▶ _Problem_
A word-for-word restatement of the data is what is needed.

▶ _Records provided_
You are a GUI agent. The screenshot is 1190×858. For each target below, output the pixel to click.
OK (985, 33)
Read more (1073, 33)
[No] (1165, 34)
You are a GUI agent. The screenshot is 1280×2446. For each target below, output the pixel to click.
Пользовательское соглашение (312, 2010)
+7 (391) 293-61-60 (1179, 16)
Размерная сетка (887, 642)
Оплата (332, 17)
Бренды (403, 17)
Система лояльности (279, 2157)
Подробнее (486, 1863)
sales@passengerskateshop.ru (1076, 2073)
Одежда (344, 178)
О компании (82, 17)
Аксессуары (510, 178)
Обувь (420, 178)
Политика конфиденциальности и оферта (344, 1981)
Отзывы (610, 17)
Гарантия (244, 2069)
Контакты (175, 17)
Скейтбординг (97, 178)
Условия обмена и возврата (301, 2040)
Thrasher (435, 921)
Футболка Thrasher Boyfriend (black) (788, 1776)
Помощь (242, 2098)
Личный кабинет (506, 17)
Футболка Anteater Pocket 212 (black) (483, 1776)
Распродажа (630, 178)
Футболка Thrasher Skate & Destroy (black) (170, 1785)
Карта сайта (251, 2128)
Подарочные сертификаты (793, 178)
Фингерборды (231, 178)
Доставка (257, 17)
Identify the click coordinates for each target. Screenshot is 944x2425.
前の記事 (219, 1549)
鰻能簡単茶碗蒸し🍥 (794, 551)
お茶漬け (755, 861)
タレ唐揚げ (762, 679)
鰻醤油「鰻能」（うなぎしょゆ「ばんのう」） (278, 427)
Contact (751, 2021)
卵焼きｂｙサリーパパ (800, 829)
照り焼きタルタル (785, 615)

▶ _Answer to the exercise_
You are a GUI agent. The screenshot is 1190×858. For each target below, output the pixel to click.
OK (985, 33)
Read more (1073, 33)
[No] (1165, 34)
You are a GUI agent. The screenshot is 1280×2446. For each target below, output the pixel to click.
Пользовательское соглашение (312, 2010)
+7 (391) 293-61-60 (1179, 16)
Размерная сетка (887, 642)
Оплата (332, 17)
Бренды (403, 17)
Система лояльности (279, 2157)
Подробнее (486, 1863)
sales@passengerskateshop.ru (1076, 2073)
Одежда (344, 178)
О компании (82, 17)
Аксессуары (510, 178)
Обувь (420, 178)
Политика конфиденциальности и оферта (344, 1981)
Отзывы (610, 17)
Гарантия (244, 2069)
Контакты (175, 17)
Скейтбординг (97, 178)
Условия обмена и возврата (301, 2040)
Thrasher (435, 921)
Футболка Thrasher Boyfriend (black) (788, 1776)
Помощь (242, 2098)
Личный кабинет (506, 17)
Футболка Anteater Pocket 212 (black) (483, 1776)
Распродажа (630, 178)
Футболка Thrasher Skate & Destroy (black) (170, 1785)
Карта сайта (251, 2128)
Подарочные сертификаты (793, 178)
Фингерборды (231, 178)
Доставка (257, 17)
Identify the click coordinates for each target. Screenshot is 944x2425.
前の記事 (219, 1549)
鰻能簡単茶碗蒸し🍥 (794, 551)
お茶漬け (755, 861)
タレ唐揚げ (762, 679)
鰻醤油「鰻能」（うなぎしょゆ「ばんのう」） (278, 427)
Contact (751, 2021)
卵焼きｂｙサリーパパ (800, 829)
照り焼きタルタル (785, 615)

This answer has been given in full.